Before Brindisi spoke, Molly Patterson, an assistant professor of geological sciences and environmental studies at BU, and Carl Lipo, associate dean for research and programs in Harpur College, director of the University’s environmental studies program and a professor of environmental studies and anthropology, led a brief introduction to the climate crisis. Patterson showed the evidence of temperatures and carbon dioxide levels having increased dramatically in the last 40 years while presenting predictive models of climate changes and the resulting economic costs.

Lipo discussed feedback mechanisms which could be implemented to help slow climate change and prevent environmental damage. Patterson and Lipo encouraged students to utilize their power and to continue initiating conversations, questioning lawmakers and demanding change.

While Brindisi spoke, members of the different organizations at the University posed questions to him on topics such as the Green New Deal, food and agriculture, disaster preparedness and cooperation with constituents on these issues.

Brindisi was asked whether he supported the Green New Deal, a proposed program in Congress in the wake of the Intergovernmental Panel on Climate Change (IPCC) report released last year. While Brindisi said he recognized climate change as the greatest global threat we face today, he is not a co-sponsor of the deal. He also said he believes the text does not include enough detail for him to feel confident in it, citing its omission of hydroelectric and nuclear energy as sources of clean energy.
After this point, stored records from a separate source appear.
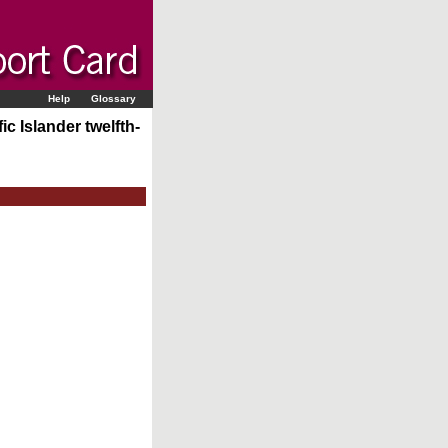
Help
Glossary
c Islander twelfth-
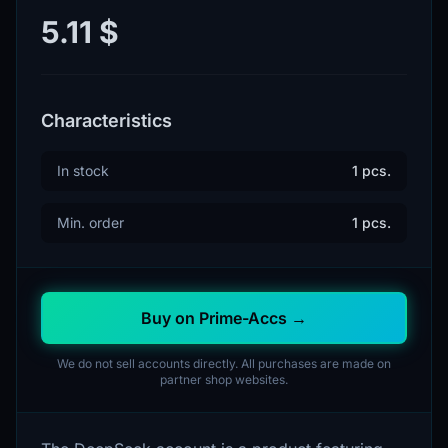
5.11 $
Characteristics
In stock
1 pcs.
Min. order
1 pcs.
Buy on Prime-Accs →
We do not sell accounts directly. All purchases are made on
partner shop websites.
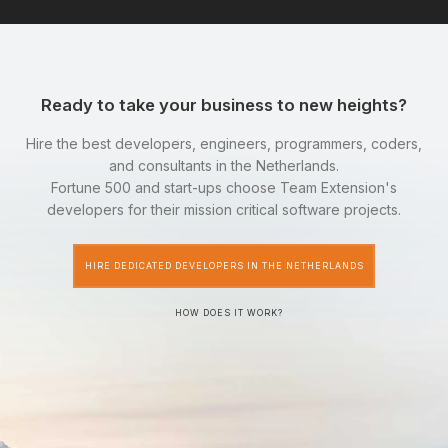
Ready to take your business to new heights?
Hire the best developers, engineers, programmers, coders,
and consultants in the Netherlands.
Fortune 500 and start-ups choose Team Extension's
developers for their mission critical software projects.
HIRE DEDICATED DEVELOPERS IN THE NETHERLANDS
HOW DOES IT WORK?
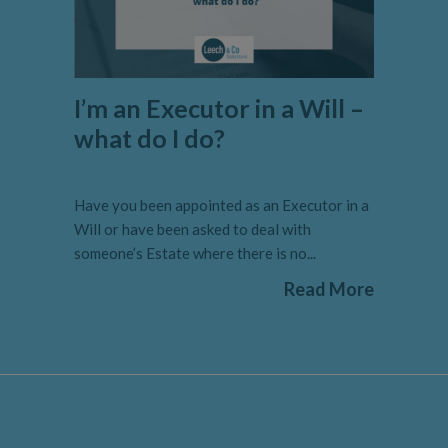
I’m an Executor in a Will –
what do I do?
Have you been appointed as an Executor in a
Will or have been asked to deal with
someone’s Estate where there is no...
Read More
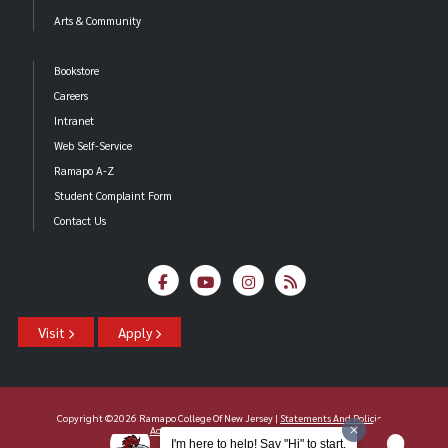
Arts & Community
Bookstore
Careers
Intranet
Web Self-Service
Ramapo A-Z
Student Complaint Form
Contact Us
Visit
Apply
Copyright ©2026 Ramapo College Of New Jersey |
Statements And Policies
|
Accessibility
| Contact
Webmaster
.
I'm here to help! Say "Hi" to start.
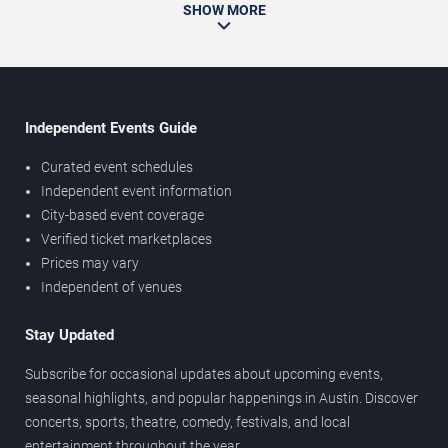
SHOW MORE
Independent Events Guide
Curated event schedules
Independent event information
City-based event coverage
Verified ticket marketplaces
Prices may vary
Independent of venues
Stay Updated
Subscribe for occasional updates about upcoming events,
seasonal highlights, and popular happenings in Austin. Discover
concerts, sports, theatre, comedy, festivals, and local
entertainment throughout the year.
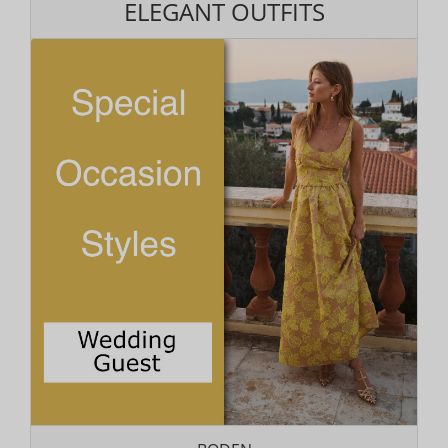
ELEGANT OUTFITS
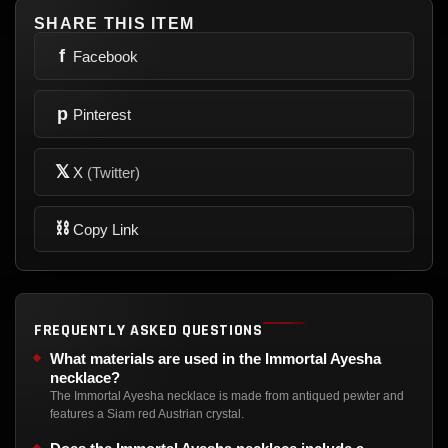
SHARE THIS ITEM
f
Facebook
p
Pinterest
𝕏
X
(Twitter)
⛓
Copy Link
FREQUENTLY ASKED QUESTIONS
What materials are used in the Immortal Ayesha
necklace?
The Immortal Ayesha necklace is made from antiqued pewter and
features a Siam red Austrian crystal.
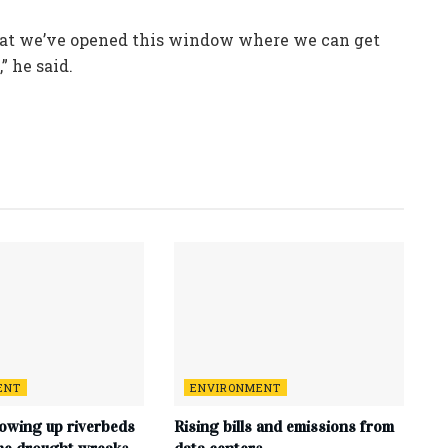
— that we’ve opened this window where we can get
” he said.
ENT
ENVIRONMENT
lowing up riverbeds
Rising bills and emissions from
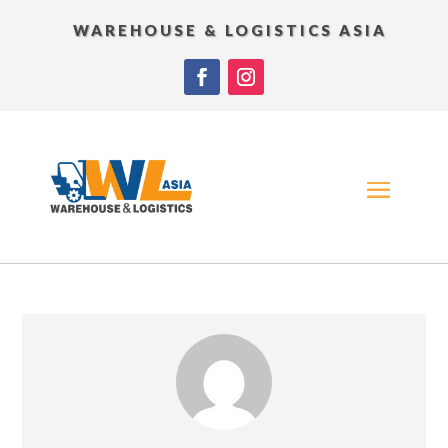
WAREHOUSE & LOGISTICS ASIA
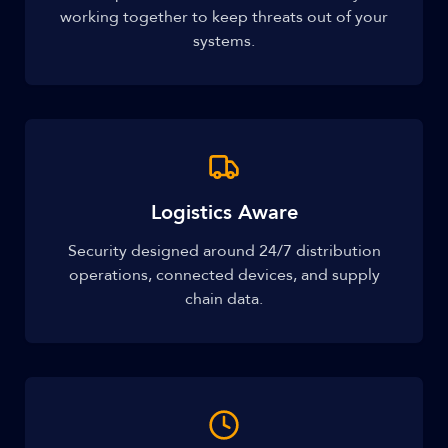
working together to keep threats out of your
systems.
Logistics Aware
Security designed around 24/7 distribution
operations, connected devices, and supply
chain data.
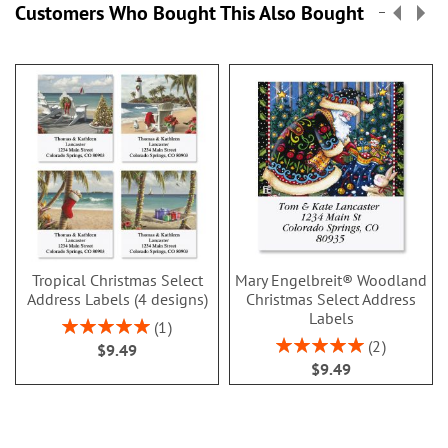
Customers Who Bought This Also Bought
Tropical Christmas Select
Mary Engelbreit® Woodland
Address Labels (4 designs)
Christmas Select Address
Labels
Rating:
1
100%
Rating:
2
$9.49
100%
$9.49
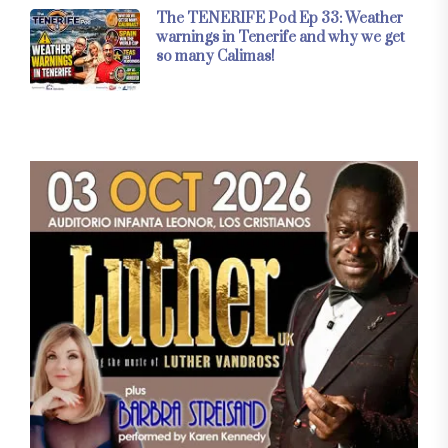
The TENERIFE Pod Ep 33: Weather
warnings in Tenerife and why we get
so many Calimas!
As a member of the House Committee on Agriculture, Brindisi was also asked how will he reform the United States’ food system to cut fossil fuel dependence to zero. Brindisi said lawmakers should be focusing on carbon emissions on farms, and in order to increase preparedness for flooding and other climate catastrophes in the area, he said he plans to support investment in infrastructure to mitigate such catastrophes.

Brindisi added that more forums should be organized to educate people on the science behind the issue.

“This is one way we can stay engaged in the process, so I can be there listening to your concerns, [and] I can take what you’re saying down to Washington, and then we have to mobilize,” Brindisi said. “Because it’s very difficult when you have divided government, and you have some folks in Washington who have their heads buried in the sand when it comes to this issue — it’s scary. They don’t believe in the science whatsoever.”

Brindisi also answered various questions from audience members, including students and community members, ranging from fishing industry concerns to the possibility of a carbon tax. He emphasized the importance of investing in green infrastructure and said he supports the Climate Action Now Act, which aims to put the United States back in the Paris Agreement.

George Elliot, a freshman double-majoring in environmental studies and anthropology, said he hoped the forum would generate an informative and productive discussion for students and community members while expressing constituent concerns to move Brindisi’s stances in a favorable direction.

“We want this to be an educational event, both for the audience members as well as for the congressman,” Elliot said. “We also wanted this to be an opportunity for Brindisi to impress us with his responses and an opportunity for us to follow up with [our] responses. It was kind of like a foot in the water for him to establish where he stands on these issues, where we can move him on these issues and what tactics are appropriate for these issues in this area.”

Isabel Jordan, a member of Generation Vote and GROW and a freshman majoring in environmental studies, said the forum was an attempt to maintain an active and positive relationship with Brindisi and community members following his election.

“We don’t want to let a relationship between constituents and elected officials to die after an election — it needs to keep going, and they need to be held accountable, so we appreciate, as young people, that he took the time out of his busy schedule to actually be here,” Jordan said. “That being said, we do need to push him to be bolder and be creative, because climate is very politicized.”